The frequency of RASs increased from its natural prevalence following DAA exposure: 37% to 60% in NS3, 29% to 80% in NS5A, 15% to 22% in NS5B for sofosbuvir, and 24% to 37% in NS5B for dasabuvir. Among 730 virologic failures, most were treated with first-generation DAAs, 94% had drug resistance in ≥1 DAA class: 31% single-class resistance, 42% dual-class resistance (predominantly against protease and NS5A inhibitors), and 21% triple-class resistance. Distinct patterns containing ≥2 highly resistant RASs were common. New potential NS5A RASs and adaptive changes were identified in genotypes 1a, 3, and 4. Following DAA failure, RAS selection was more frequent in older people with cirrhosis and those infected with genotypes 1b and 4.
Drug resistance in HCV is frequent after DAA treatment failure. Previously unrecognized substitutions continue to emerge and remain uncharacterized.

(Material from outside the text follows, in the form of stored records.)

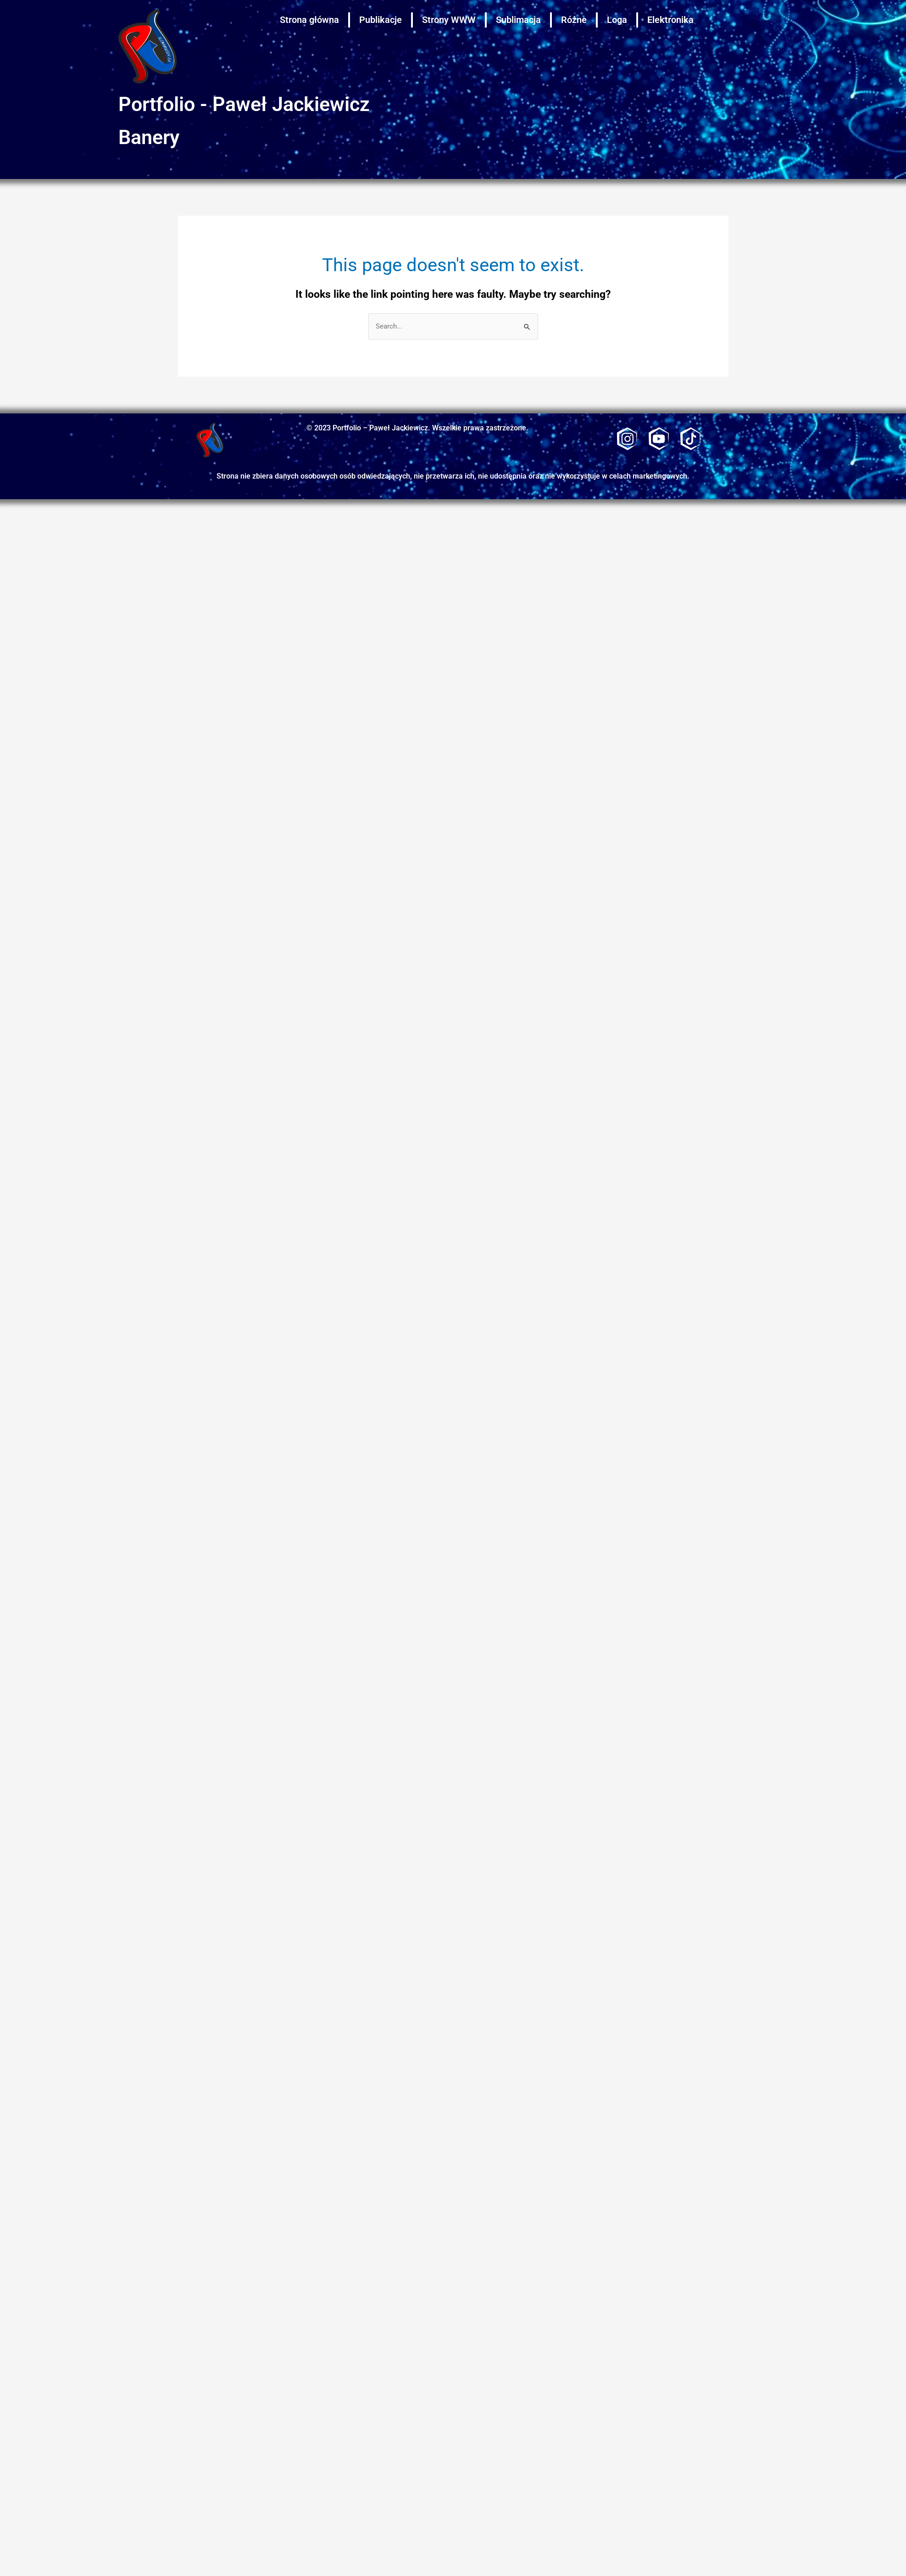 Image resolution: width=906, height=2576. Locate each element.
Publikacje (380, 19)
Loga (617, 19)
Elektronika (670, 19)
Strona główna (309, 19)
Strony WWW (449, 19)
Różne (574, 19)
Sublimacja (518, 19) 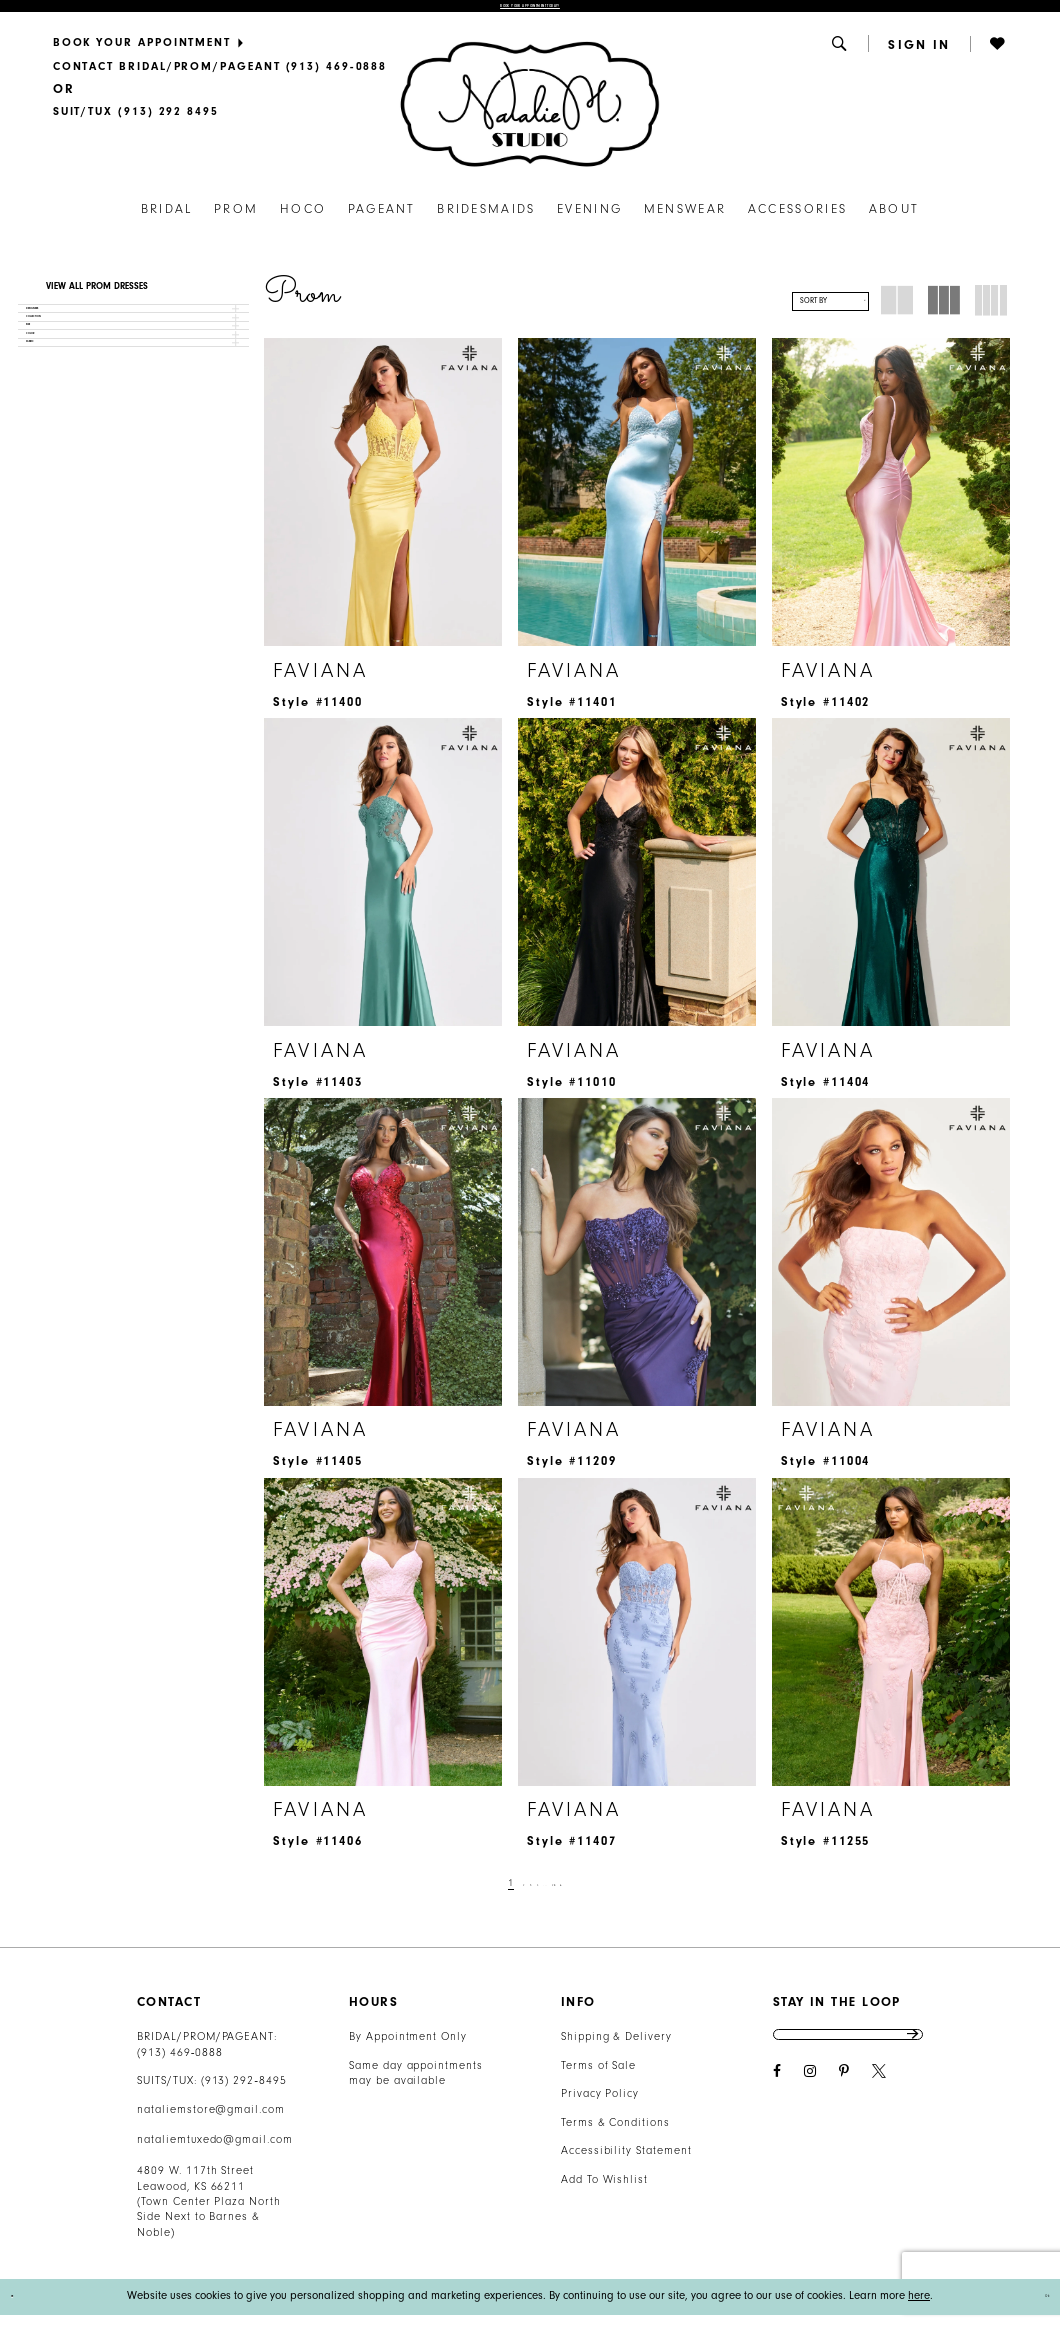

Although direct-acting antiviral medications effectively cure hepatitis C in most patients, sometimes treatment selects for resistant viruses, causing antiviral drugs to be either ineffective or only partially effective. Multidrug resistance is common in patients for whom DAA treatment fails. Older patients and patients with advanced liver diseases are more likely to select drug-resistant viruses. Collective efforts from international communities and governments are needed to develop an optimal approach to managing drug resistance and preventing the transmission of resistant viruses.
直接抗病毒(DAA)方案可使超过95%的慢性丙型肝炎病毒(HCV)感染者获得治愈。然而,在一些治疗失败的患者中,可能会出现耐药相关替代突变(RASs),这限制了再次治疗的选择,并存在耐药病毒传播的风险。在本研究中,我们评估了经历DAA治疗失败的患者中RAS的流行情况和分布,包括新型NS5A RASs以及与RAS选择相关的临床因素。
SHARED是一个由临床医生和科学家组成的研究HCV耐药性的国际联盟。从22个国家收集了3355例患者的HCV序列相关元数据。检测病毒学失败患者中的NS3、NS5A和NS5B RASs,包括新型NS5A替代突变。研究临床和人口统计学特征与RAS选择之间的关联。
DAA治疗后,RASs的频率从其自然流行率上升:索磷布韦治疗的患者中,NS3的RASs频率从37%升至60%,NS5A从29%升至80%,NS5B从15%升至22%;达塞布韦治疗的患者中,NS5B的RASs频率从24%升至37%。在730例病毒学失败患者中,大多数接受的是第一代DAA治疗,94%的患者在≥1类DAA中存在耐药:31%为单类耐药,42%为双类耐药(主要针对蛋白酶和NS5A抑制剂),21%为三类耐药。包含≥2个高耐药RASs的不同模式很常见。在1a、3和4型基因型中发现了新的潜在NS5A RASs和适应性变化。DAA治疗失败后,肝硬化老年患者以及感染1b和4型基因型的患者中RAS选择更为频繁。
DAA治疗失败后,HCV耐药很常见。先前未被识别的替代突变不断出现且仍未得到充分表征。
尽管直接抗病毒药物能有效治愈大多数丙型肝炎患者,但有时治疗会选择出耐药病毒,导致抗病毒药物无效或仅部分有效。DAA治疗失败的患者中多药耐药很常见。老年患者和晚期肝病患者更有可能选择耐药病毒。需要国际社会和各国政府共同努力,制定管理耐药性和预防耐药病毒传播的最佳方法。